GBP/USD is licking its wounds around 1.3850. After succumbing to dollar strength, sterling can recover as upbeat UK data may counter dollar domination, according to FXStreet’s Analyst Yohay Elam.
PMIs and further reactions to proposed tax hikes are set to move markets
“British Retail Sales surged by 5.4% in March, more than triple the early expectations and on top of upward revisions. YoY, the increase is 7.2%. UK shoppers have been out and about after several restrictions were lifted in early March.
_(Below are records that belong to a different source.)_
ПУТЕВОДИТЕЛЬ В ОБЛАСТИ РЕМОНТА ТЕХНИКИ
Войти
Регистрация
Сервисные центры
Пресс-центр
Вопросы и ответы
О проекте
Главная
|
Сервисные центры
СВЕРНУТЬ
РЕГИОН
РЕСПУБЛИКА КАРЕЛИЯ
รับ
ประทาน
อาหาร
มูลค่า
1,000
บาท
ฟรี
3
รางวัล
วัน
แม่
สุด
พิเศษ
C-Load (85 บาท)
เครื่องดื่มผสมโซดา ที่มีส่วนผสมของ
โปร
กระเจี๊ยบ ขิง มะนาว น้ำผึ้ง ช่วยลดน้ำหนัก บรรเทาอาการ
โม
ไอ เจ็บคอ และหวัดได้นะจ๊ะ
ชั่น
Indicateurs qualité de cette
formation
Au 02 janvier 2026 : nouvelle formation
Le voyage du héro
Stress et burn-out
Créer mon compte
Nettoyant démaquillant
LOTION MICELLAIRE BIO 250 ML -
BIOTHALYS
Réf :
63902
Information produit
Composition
That allows the pound to recover.”
“Markit's preliminary Purchasing Managers' Indexes for March are eyed later in the day, with figures for both the services and manufacturing sectors set to remain robust.”
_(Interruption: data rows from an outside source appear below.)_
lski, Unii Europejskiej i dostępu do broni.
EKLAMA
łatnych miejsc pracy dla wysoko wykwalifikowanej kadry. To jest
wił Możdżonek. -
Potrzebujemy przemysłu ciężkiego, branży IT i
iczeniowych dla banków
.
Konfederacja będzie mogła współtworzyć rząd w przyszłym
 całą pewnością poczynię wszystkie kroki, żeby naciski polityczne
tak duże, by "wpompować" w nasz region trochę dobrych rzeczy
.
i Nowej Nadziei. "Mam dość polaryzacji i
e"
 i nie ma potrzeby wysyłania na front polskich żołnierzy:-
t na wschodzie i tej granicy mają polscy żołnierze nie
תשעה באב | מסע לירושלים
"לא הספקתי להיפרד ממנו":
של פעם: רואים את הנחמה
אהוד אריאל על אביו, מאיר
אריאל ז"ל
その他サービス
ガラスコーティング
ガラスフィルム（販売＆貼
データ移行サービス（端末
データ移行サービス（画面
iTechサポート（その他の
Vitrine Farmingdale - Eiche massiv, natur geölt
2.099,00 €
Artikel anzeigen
“The main upside driver for the greenback has come from the White House. While the general media focuses on President Joe Biden's climate commitments, the administration's intent to raise taxes on capital gains for high-earners has rattled markets. The S&P 500 Index dropped nearly 1% and investors sought the safety of the greenback.”
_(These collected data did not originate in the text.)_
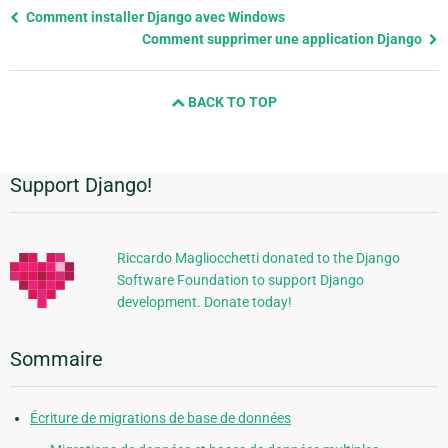
Previous
Comment installer Django avec Windows
page
Comment supprimer une application Django
and
next
BACK TO TOP
page
Support Django!
Informations
supplémentaires
Riccardo Magliocchetti donated to the Django
Software Foundation to support Django
development. Donate today!
Sommaire
Écriture de migrations de base de données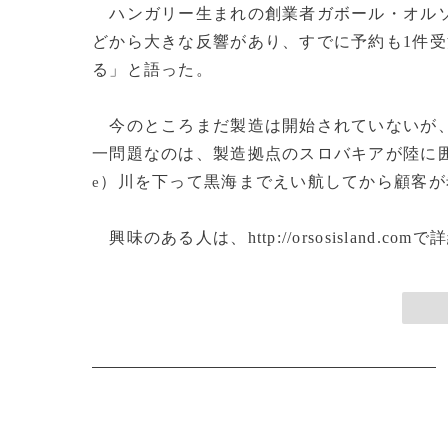
ハンガリー生まれの創業者ガボール・オル
どから大きな反響があり、すでに予約も1件
る」と語った。
今のところまだ製造は開始されていないが、
一問題なのは、製造拠点のスロバキアが陸に
）川を下って黒海までえい航してから顧客が
e
興味のある人は、http://orsosisland.co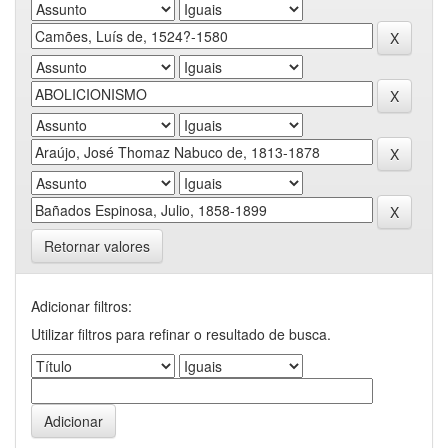
Retornar valores
Adicionar filtros:
Utilizar filtros para refinar o resultado de busca.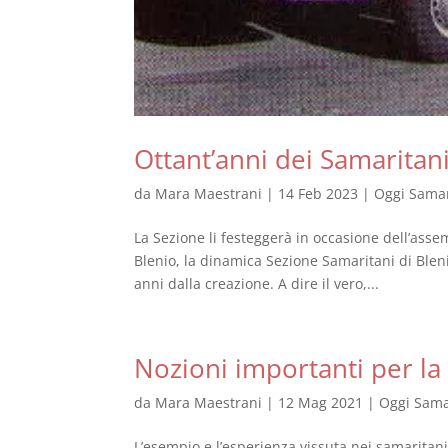
Ottant’anni dei Samaritani 
da
Mara Maestrani
|
14 Feb 2023
|
Oggi Samar
La Sezione li festeggerà in occasione dell’as
Blenio, la dinamica Sezione Samaritani di Bleni
anni dalla creazione. A dire il vero,...
Nozioni importanti per la 
da
Mara Maestrani
|
12 Mag 2021
|
Oggi Sama
L’esempio e l’esperienza vissuta nei samaritan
“Investors are concerned about India's worsening covid situation after the nation hit yet a new infections record of over 330,000. The UK's travel ban on flights from the large south-Asian nation has come into effect and worries about global growth are weighing on sentiment.”
“Support awaits at the daily low of 1.3820, followed closely by 1.38, which capped GBP/USD earlier this month. Some resistance is at 1.3860, the daily high, followed by 1.3885, a swing low from Thursday.”